AirDrop is a feature that allows Apple devices to securely and conveniently transfer files, photos, and more between each other wirelessly. Users can share items with their own devices, friends, family, or even strangers. The convenience and ease of use, however, may be undermined by a newly discovered security flaw.
Researchers at TU Darmstadt have discovered that the process which AirDrop uses to find and verify someone is a contact on a receiver’s phone can expose private information. AirDrop includes three modes; Receiving Off, Contacts Only, Everyone. The default setting is Contacts Only, which means only people within your address book can AirDrop photos, files, and more to your device.
The researchers discovered that the mutual authentication mechanism that confirms both the receiver and sender are on each other’s address book could be used to expose private information. The researchers claim that a stranger can use the mechanism and its process within the range of an iOS or macOS device with the share panel open to obtain private information. As the researchers explain:
As an attacker, it is possible to learn the phone numbers and email addresses of AirDrop users – even as a complete stranger. All they require is a Wi-Fi-capable device and physical proximity to a target that initiates the discovery process by opening the sharing pane on an iOS or macOS device.
The discovered problems are rooted in Apple’s use of hash functions for “obfuscating” the exchanged phone numbers and email addresses during the discovery process.
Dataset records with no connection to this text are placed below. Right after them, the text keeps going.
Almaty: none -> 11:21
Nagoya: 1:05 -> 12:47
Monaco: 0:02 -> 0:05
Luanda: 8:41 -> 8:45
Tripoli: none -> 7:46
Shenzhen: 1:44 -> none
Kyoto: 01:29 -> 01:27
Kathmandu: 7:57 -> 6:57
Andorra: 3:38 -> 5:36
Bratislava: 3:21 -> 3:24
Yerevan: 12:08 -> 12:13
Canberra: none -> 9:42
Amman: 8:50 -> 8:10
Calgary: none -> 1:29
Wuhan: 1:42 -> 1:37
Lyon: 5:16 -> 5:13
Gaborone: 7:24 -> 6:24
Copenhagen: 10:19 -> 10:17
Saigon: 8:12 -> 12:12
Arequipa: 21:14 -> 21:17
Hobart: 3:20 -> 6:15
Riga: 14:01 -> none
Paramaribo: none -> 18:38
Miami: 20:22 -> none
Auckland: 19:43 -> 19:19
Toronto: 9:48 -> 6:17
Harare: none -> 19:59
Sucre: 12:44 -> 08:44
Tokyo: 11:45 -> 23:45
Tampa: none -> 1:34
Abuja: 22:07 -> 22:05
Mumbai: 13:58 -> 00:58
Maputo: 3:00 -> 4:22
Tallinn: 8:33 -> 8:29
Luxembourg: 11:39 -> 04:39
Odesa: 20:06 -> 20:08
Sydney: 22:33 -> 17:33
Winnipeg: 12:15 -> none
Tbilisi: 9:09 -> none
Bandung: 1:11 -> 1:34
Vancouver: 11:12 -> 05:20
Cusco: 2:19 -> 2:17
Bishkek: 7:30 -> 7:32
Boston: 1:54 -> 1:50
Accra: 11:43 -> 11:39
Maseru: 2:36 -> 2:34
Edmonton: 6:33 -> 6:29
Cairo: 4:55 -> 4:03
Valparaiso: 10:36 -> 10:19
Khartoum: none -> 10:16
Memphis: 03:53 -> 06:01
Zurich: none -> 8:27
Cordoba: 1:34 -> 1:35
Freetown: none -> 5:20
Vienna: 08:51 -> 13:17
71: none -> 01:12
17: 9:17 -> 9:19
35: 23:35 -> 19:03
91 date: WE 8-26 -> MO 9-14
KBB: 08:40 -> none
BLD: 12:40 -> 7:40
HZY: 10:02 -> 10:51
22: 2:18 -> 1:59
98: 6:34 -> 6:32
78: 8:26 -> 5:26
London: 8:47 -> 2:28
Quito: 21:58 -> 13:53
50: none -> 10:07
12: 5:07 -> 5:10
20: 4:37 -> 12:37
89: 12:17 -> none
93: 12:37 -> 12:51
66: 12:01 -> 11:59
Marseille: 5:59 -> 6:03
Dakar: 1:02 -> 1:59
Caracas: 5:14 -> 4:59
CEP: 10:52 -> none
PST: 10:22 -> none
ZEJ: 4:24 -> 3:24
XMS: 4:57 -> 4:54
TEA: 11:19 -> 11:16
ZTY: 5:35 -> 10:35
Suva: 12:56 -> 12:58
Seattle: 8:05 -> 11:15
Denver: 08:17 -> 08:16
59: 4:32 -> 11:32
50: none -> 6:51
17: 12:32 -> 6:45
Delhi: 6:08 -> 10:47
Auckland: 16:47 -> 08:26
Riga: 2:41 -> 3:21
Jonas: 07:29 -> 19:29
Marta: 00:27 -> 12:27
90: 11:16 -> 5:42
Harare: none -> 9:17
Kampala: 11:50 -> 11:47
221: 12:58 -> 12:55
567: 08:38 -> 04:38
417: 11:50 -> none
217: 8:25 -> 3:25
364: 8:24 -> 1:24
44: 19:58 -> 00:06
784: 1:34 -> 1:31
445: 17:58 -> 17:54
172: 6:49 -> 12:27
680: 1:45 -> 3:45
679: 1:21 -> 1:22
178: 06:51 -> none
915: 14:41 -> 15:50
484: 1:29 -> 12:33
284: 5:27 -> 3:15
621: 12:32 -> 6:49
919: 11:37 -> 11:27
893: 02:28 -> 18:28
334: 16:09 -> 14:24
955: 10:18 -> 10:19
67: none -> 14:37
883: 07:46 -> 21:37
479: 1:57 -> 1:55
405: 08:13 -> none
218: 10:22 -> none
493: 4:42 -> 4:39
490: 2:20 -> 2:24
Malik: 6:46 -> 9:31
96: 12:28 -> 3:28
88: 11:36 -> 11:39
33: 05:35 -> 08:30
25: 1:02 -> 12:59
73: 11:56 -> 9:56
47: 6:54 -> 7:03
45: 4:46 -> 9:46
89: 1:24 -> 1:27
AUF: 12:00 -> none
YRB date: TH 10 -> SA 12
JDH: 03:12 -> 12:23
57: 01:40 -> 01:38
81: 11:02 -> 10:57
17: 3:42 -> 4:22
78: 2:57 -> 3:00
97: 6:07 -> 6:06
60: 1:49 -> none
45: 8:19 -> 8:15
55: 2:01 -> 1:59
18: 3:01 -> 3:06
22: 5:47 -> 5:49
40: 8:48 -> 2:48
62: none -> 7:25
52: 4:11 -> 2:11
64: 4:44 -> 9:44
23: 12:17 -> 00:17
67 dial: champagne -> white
However, researchers from TU Darmstadt already showed that hashing fails to provide privacy-preserving contact discovery as so-called hash values can be quickly reversed using simple techniques such as brute-force attacks.
To determine whether the other party is a contact, AirDrop uses a mutual authentication mechanism that compares a user’s phone number and email address with entries in the other user’s address book.
According to the researchers, Apple was informed of the flaw in May of 2019, and despite several software updates since then, the flaw remains.